Among the lines below, a stretch begins at the one with "Collections de la boutique" and ends at the one with "L'Atelier de Véro". Repeat that stretch exactly, ends included.

____________________

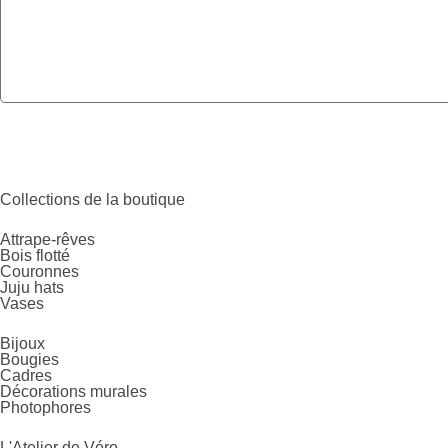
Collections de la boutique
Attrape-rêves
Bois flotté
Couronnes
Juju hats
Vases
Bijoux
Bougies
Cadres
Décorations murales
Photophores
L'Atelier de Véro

____________________

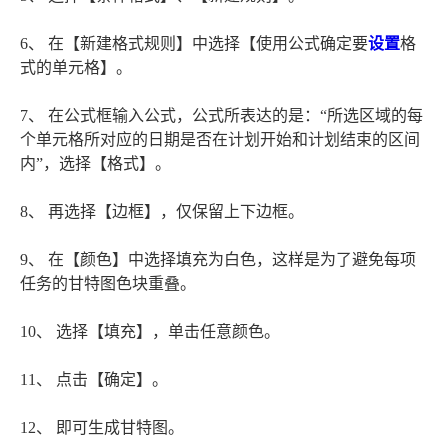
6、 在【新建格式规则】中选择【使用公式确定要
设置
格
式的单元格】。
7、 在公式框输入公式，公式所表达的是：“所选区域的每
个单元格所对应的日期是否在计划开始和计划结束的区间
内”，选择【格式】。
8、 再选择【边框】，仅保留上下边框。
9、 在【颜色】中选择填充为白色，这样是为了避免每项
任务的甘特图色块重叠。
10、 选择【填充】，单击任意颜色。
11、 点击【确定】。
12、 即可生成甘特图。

____________________

**PROBLEM SOLUTION:**
Collections de la boutique
Attrape-rêves
Bois flotté
Couronnes
Juju hats
Vases
Bijoux
Bougies
Cadres
Décorations murales
Photophores
L'Atelier de Véro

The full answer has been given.